Abus de marché : Visites domiciliaires et saisies par l’AMF

Dès lors que le juge des libertés et de la détention a rendu une ordonnance autorisant l'Autorité des marchés financiers (Amf) à procéder à des visites domiciliaires et des saisies dans un lieu déterminé, les enquêteurs peuvent, sous certaines conditions, saisir les ordinateurs et les téléphones des personnes de passage dans ce lieu, a finalement jugé vendredi la Cour de cassation réunie en assemblée plénière à l’occasion du pourvoi formé par les représentants de la société marocaine Diana Holding à l’encontre de l’arrêt sur renvoi qui n’avait pas suivi l’argumentation suggérée par la chambre commerciale.
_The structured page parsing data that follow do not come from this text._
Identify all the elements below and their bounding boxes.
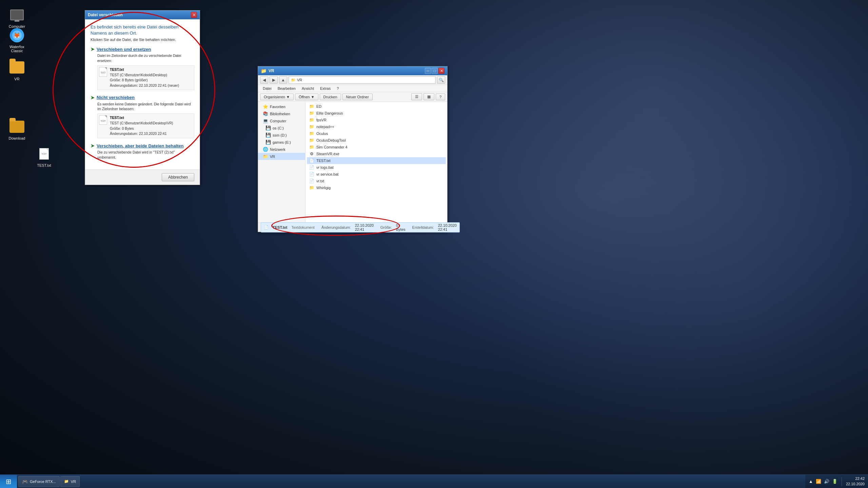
menu-extras[interactable]: Extras bbox=[317, 86, 333, 91]
dialog-option-keep-both[interactable]: ➤ Verschieben, aber beide Dateien behalt… bbox=[91, 143, 194, 160]
tray-volume[interactable]: 🔊 bbox=[824, 479, 829, 484]
status-filename: TEST.txt bbox=[273, 225, 287, 229]
vr-icon-label: VR bbox=[3, 77, 31, 81]
print-button[interactable]: Drucken bbox=[320, 94, 341, 100]
download-folder-icon bbox=[9, 121, 24, 133]
desktop-icon-computer[interactable]: Computer bbox=[3, 7, 31, 28]
list-item-test-txt[interactable]: 📄 TEST.txt bbox=[307, 157, 446, 164]
desktop-icon-waterfox[interactable]: 🦊 Waterfox Classic bbox=[3, 27, 31, 53]
tray-clock[interactable]: 22:42 22.10.2020 bbox=[846, 476, 865, 487]
taskbar-items: 🎮 GeForce RTX... 📁 VR bbox=[17, 476, 805, 487]
open-arrow: ▼ bbox=[311, 95, 315, 99]
steamvr-exe-name: SteamVR.exe bbox=[316, 152, 339, 156]
explorer-toolbar: ◀ ▶ ▲ 📁 VR 🔍 bbox=[258, 75, 447, 85]
vr-service-icon: 📄 bbox=[309, 171, 314, 177]
maximize-button[interactable]: □ bbox=[432, 68, 438, 74]
search-button[interactable]: 🔍 bbox=[437, 76, 445, 84]
dialog-body: Es befindet sich bereits eine Datei dess… bbox=[85, 19, 200, 169]
menu-datei[interactable]: Datei bbox=[260, 86, 274, 91]
option-replace-title[interactable]: Verschieben und ersetzen bbox=[97, 47, 151, 52]
option-skip-header[interactable]: ➤ Nicht verschieben bbox=[91, 95, 194, 100]
whirligig-name: Whirligig bbox=[316, 186, 331, 190]
list-item[interactable]: ⚙ SteamVR.exe bbox=[307, 150, 446, 157]
menu-ansicht[interactable]: Ansicht bbox=[299, 86, 317, 91]
list-item[interactable]: 📁 fpsVR bbox=[307, 117, 446, 123]
list-item[interactable]: 📁 Whirligig bbox=[307, 184, 446, 191]
option-skip-arrow: ➤ bbox=[91, 95, 95, 100]
explorer-action-bar: Organisieren ▼ Öffnen ▼ Drucken Neuer Or… bbox=[258, 92, 447, 102]
tray-battery[interactable]: 🔋 bbox=[832, 479, 837, 484]
list-item[interactable]: 📁 ED bbox=[307, 103, 446, 110]
taskbar-item-geforce[interactable]: 🎮 GeForce RTX... bbox=[18, 476, 60, 487]
sidebar-ssm-d[interactable]: 💾 ssm (D:) bbox=[258, 131, 305, 139]
sidebar-favorites[interactable]: ⭐ Favoriten bbox=[258, 103, 305, 110]
minimize-button[interactable]: ─ bbox=[425, 68, 431, 74]
organize-button[interactable]: Organisieren ▼ bbox=[260, 94, 294, 100]
address-bar[interactable]: 📁 VR bbox=[289, 76, 436, 84]
status-created-label: Erstelldatum: bbox=[412, 225, 434, 229]
cancel-button[interactable]: Abbrechen bbox=[162, 173, 194, 181]
test-txt-name: TEST.txt bbox=[316, 159, 331, 163]
option-skip-title[interactable]: Nicht verschieben bbox=[97, 95, 135, 100]
desktop-icon-vr[interactable]: VR bbox=[3, 59, 31, 81]
forward-button[interactable]: ▶ bbox=[270, 76, 278, 84]
taskbar-item-vr[interactable]: 📁 VR bbox=[60, 476, 80, 487]
list-item[interactable]: 📁 notepad++ bbox=[307, 123, 446, 130]
option-replace-header[interactable]: ➤ Verschieben und ersetzen bbox=[91, 46, 194, 52]
libraries-icon: 📚 bbox=[263, 111, 268, 116]
dialog-close-button[interactable]: ✕ bbox=[191, 12, 197, 18]
vr-taskbar-icon: 📁 bbox=[64, 479, 69, 484]
list-item[interactable]: 📁 Elite Dangerous bbox=[307, 110, 446, 117]
list-item[interactable]: 📁 Oculus bbox=[307, 130, 446, 137]
dialog-option-skip[interactable]: ➤ Nicht verschieben Es werden keine Date… bbox=[91, 95, 194, 138]
option-skip-filename: TEST.txt bbox=[110, 115, 173, 121]
option-replace-desc: Datei im Zielordner durch die zu verschi… bbox=[97, 53, 194, 63]
option-keep-header[interactable]: ➤ Verschieben, aber beide Dateien behalt… bbox=[91, 143, 194, 148]
status-modified-label: Änderungsdatum: bbox=[321, 225, 351, 229]
option-replace-path: TEST (C:\Benutzer\Kobold\Desktop) bbox=[110, 73, 179, 78]
ssm-d-label: ssm (D:) bbox=[273, 133, 287, 137]
dialog-header: Es befindet sich bereits eine Datei dess… bbox=[91, 24, 194, 36]
network-label: Netzwerk bbox=[270, 147, 285, 151]
clock-time: 22:42 bbox=[846, 476, 865, 481]
open-button[interactable]: Öffnen ▼ bbox=[295, 94, 318, 100]
sim-commander-icon: 📁 bbox=[309, 144, 314, 150]
desktop-icon-test[interactable]: TXT TEST.txt bbox=[31, 146, 58, 167]
sidebar-os-c[interactable]: 💾 os (C:) bbox=[258, 124, 305, 131]
sidebar-libraries[interactable]: 📚 Bibliotheken bbox=[258, 110, 305, 117]
help-explorer-button[interactable]: ? bbox=[436, 94, 445, 100]
dialog-option-replace[interactable]: ➤ Verschieben und ersetzen Datei im Ziel… bbox=[91, 46, 194, 90]
view-toggle-button[interactable]: ☰ bbox=[411, 93, 422, 100]
list-item[interactable]: 📄 vr.txt bbox=[307, 178, 446, 184]
status-size-value: 0 Bytes bbox=[396, 223, 406, 231]
back-button[interactable]: ◀ bbox=[260, 76, 268, 84]
sidebar-vr[interactable]: 📁 VR bbox=[258, 153, 305, 160]
option-keep-title[interactable]: Verschieben, aber beide Dateien behalten bbox=[97, 143, 183, 148]
menu-help[interactable]: ? bbox=[334, 86, 341, 91]
windows-logo: ⊞ bbox=[6, 477, 12, 486]
close-button[interactable]: ✕ bbox=[438, 68, 445, 74]
fpsvr-icon: 📁 bbox=[309, 117, 314, 123]
sidebar-computer[interactable]: 💻 Computer bbox=[258, 117, 305, 124]
option-skip-file-icon: TXT bbox=[99, 115, 107, 125]
menu-bearbeiten[interactable]: Bearbeiten bbox=[275, 86, 298, 91]
explorer-sidebar: ⭐ Favoriten 📚 Bibliotheken 💻 Computer 💾 … bbox=[258, 102, 305, 222]
network-icon: 🌐 bbox=[263, 147, 268, 152]
up-button[interactable]: ▲ bbox=[279, 76, 287, 84]
list-item[interactable]: 📄 vr service.bat bbox=[307, 171, 446, 178]
option-skip-path: TEST (C:\Benutzer\Kobold\Desktop\VR) bbox=[110, 121, 173, 126]
desktop-icon-download[interactable]: Download bbox=[3, 119, 31, 140]
list-item[interactable]: 📁 OculusDebugTool bbox=[307, 137, 446, 144]
tray-arrow[interactable]: ▲ bbox=[809, 479, 813, 484]
list-item[interactable]: 📄 vr logs.bat bbox=[307, 164, 446, 171]
tray-network[interactable]: 📶 bbox=[816, 479, 821, 484]
new-folder-button[interactable]: Neuer Ordner bbox=[342, 94, 373, 100]
start-button[interactable]: ⊞ bbox=[0, 475, 17, 488]
preview-button[interactable]: ▦ bbox=[423, 93, 434, 100]
option-skip-file-details: TEST.txt TEST (C:\Benutzer\Kobold\Deskto… bbox=[110, 115, 173, 137]
sidebar-network[interactable]: 🌐 Netzwerk bbox=[258, 146, 305, 153]
waterfox-icon-label: Waterfox Classic bbox=[3, 45, 31, 53]
sidebar-games-e[interactable]: 💾 games (E:) bbox=[258, 139, 305, 146]
favorites-label: Favoriten bbox=[270, 105, 285, 109]
list-item[interactable]: 📁 Sim Commander 4 bbox=[307, 144, 446, 150]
En l’espèce, au mois d’avril 2015, la société Diana Holding a réalisé une opération boursière massive — portant sur 1,05 million d'actions et 30 mille bons de souscription de la société Marie Brizard Wine & Spirits [FR0000060873 MBWS] cotée à Paris — et c’est à cette occasion que l’Amf avait ouvert une enquête sur les conditions dans lesquelles des informations privilégiées, que détenait le directeur général de la société Marie Brizard, ont pu être utilisées par la société Diana Holding avant leur communication au public.
Le juge des libertés et de la détention avait autorisé les enquêteurs de l’Amf à procéder à une « visite domiciliaire » dans les locaux charentonnais de Marie Brizard à l’occasion de l’un de ses conseils d’administration et « à saisir tout élément susceptible de caractériser la communication ou l’utilisation d’une information privilégiée » et c’est ainsi que les représentants de la société Diana Holding, Rita Zibner et Serge Heringer, ont vu leurs ordinateurs et smartphones saisis.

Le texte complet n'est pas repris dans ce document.